3. pharmaceutical composition according to claim 1 and 2, it is characterised in that：Described pharmaceutical composition is by the weight The water or/and ethanol extraction of the crude drug of proportioning is active component, adds pharmaceutically conventional adjuvant or complementary composition The preparation being prepared from.

4. the pharmaceutical composition according to claims 1 to 3 any one, it is characterised in that：The preparation is Jing gastrointestinal tract Absorbable preparation.

5. the preparation method of Claims 1 to 4 any one described pharmaceutical composition, it is characterised in that：It comprises the steps：

(1) crude drug is weighed by the weight proportion；

(2) each medicine is added water to cook, merges decocting liquid, added pharmaceutically available adjuvant or complementary composition is prepared into conventional system Agent.

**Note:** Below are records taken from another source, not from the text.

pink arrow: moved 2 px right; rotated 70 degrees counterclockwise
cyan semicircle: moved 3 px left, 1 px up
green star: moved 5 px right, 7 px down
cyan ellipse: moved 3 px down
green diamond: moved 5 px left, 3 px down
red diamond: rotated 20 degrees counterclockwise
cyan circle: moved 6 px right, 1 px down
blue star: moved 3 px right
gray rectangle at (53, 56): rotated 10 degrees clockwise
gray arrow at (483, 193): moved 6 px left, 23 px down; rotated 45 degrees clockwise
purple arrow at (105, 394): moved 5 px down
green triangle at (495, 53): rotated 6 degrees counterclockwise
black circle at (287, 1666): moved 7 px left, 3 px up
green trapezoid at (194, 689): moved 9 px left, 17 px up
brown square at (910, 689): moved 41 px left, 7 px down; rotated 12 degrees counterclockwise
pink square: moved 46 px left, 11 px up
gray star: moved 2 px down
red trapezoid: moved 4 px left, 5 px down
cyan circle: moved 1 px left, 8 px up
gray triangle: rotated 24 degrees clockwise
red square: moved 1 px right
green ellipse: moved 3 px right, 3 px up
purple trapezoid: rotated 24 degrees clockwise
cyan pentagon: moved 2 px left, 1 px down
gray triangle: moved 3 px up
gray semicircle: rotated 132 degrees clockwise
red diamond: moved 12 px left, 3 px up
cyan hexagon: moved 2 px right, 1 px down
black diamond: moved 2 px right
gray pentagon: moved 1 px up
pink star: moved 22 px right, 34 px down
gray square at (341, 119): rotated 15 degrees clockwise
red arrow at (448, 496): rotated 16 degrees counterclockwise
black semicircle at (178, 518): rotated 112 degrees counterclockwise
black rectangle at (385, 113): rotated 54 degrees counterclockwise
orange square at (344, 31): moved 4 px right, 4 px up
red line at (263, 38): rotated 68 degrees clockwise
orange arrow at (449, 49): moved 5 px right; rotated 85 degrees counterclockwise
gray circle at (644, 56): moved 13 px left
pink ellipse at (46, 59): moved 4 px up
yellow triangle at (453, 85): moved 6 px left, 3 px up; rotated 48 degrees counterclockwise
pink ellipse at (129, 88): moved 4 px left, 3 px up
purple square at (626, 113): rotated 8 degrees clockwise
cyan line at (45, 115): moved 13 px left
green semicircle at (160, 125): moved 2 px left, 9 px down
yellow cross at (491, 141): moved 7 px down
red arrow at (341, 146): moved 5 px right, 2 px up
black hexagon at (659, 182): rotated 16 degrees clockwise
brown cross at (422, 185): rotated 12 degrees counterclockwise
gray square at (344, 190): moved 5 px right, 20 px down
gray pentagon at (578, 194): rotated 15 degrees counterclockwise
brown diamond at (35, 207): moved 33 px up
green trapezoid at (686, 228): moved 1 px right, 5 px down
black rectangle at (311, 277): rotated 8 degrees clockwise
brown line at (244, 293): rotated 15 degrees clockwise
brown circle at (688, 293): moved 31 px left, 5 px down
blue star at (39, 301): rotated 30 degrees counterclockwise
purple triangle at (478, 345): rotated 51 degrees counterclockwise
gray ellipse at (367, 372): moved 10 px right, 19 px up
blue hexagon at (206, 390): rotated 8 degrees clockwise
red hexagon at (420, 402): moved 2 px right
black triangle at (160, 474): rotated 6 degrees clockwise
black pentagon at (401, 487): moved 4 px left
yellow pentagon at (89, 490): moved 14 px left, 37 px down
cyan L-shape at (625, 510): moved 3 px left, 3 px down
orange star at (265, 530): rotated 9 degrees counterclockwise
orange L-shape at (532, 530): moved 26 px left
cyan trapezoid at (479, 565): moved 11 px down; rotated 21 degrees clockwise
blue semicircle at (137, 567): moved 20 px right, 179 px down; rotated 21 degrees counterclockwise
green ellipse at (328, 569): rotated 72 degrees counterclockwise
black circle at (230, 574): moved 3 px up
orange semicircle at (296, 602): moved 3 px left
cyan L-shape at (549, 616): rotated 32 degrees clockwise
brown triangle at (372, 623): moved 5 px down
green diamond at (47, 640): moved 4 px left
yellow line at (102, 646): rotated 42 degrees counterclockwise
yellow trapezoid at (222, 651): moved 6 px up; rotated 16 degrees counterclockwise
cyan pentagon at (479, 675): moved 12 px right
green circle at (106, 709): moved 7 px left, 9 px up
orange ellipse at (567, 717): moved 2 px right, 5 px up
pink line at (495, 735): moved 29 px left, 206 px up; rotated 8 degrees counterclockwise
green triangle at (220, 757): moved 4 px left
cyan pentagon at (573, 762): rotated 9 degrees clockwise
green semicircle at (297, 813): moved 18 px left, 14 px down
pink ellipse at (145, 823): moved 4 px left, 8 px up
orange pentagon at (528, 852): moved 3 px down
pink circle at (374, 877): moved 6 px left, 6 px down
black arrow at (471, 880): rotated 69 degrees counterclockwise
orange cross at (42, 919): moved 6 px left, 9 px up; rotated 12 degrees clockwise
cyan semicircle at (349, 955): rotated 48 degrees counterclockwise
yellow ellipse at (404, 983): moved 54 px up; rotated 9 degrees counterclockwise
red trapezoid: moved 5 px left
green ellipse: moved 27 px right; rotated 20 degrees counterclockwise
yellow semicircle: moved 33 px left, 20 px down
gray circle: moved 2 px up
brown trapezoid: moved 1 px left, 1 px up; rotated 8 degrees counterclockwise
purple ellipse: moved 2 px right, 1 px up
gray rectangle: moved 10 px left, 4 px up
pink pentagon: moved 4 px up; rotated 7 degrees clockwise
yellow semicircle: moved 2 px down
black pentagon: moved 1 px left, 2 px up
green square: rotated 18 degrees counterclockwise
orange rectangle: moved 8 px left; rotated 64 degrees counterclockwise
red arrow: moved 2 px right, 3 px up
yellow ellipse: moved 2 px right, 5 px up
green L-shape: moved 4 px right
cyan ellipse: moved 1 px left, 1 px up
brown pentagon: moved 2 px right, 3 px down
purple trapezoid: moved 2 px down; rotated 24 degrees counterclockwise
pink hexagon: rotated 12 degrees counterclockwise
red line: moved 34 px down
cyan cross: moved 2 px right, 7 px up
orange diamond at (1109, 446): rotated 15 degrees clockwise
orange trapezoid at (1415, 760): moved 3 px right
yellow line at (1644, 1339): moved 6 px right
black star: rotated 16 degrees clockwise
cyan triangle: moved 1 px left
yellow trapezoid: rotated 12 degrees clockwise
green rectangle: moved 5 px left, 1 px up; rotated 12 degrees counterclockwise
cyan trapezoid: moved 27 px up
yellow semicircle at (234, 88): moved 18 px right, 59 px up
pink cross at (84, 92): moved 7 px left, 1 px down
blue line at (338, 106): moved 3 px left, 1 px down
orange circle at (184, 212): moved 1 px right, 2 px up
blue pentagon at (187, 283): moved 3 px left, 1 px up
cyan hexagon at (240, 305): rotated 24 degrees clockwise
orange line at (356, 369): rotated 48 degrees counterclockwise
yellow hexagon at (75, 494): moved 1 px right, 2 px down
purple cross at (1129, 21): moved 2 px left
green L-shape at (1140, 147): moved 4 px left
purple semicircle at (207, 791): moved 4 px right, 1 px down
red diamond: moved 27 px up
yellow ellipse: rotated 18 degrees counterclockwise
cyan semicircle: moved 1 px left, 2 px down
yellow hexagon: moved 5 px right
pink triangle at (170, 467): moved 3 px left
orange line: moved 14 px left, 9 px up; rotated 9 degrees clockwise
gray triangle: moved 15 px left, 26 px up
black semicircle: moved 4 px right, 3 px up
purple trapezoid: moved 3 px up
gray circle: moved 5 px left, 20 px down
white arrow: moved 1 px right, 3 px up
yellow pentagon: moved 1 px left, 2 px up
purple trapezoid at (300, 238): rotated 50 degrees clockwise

6. Claims 1 to 4 any one described pharmaceutical composition is preparing treatment or the Fibrotic medicine of auxiliary treatment organ In purposes.

7. purposes according to claim 6, it is characterised in that：The medicine is the medicine for treating pulmonary fibrosiss.

8. purposes according to claim 7, it is characterised in that：The medicine is to reduce platelet derived growth factor in lung tissue The medicine of content.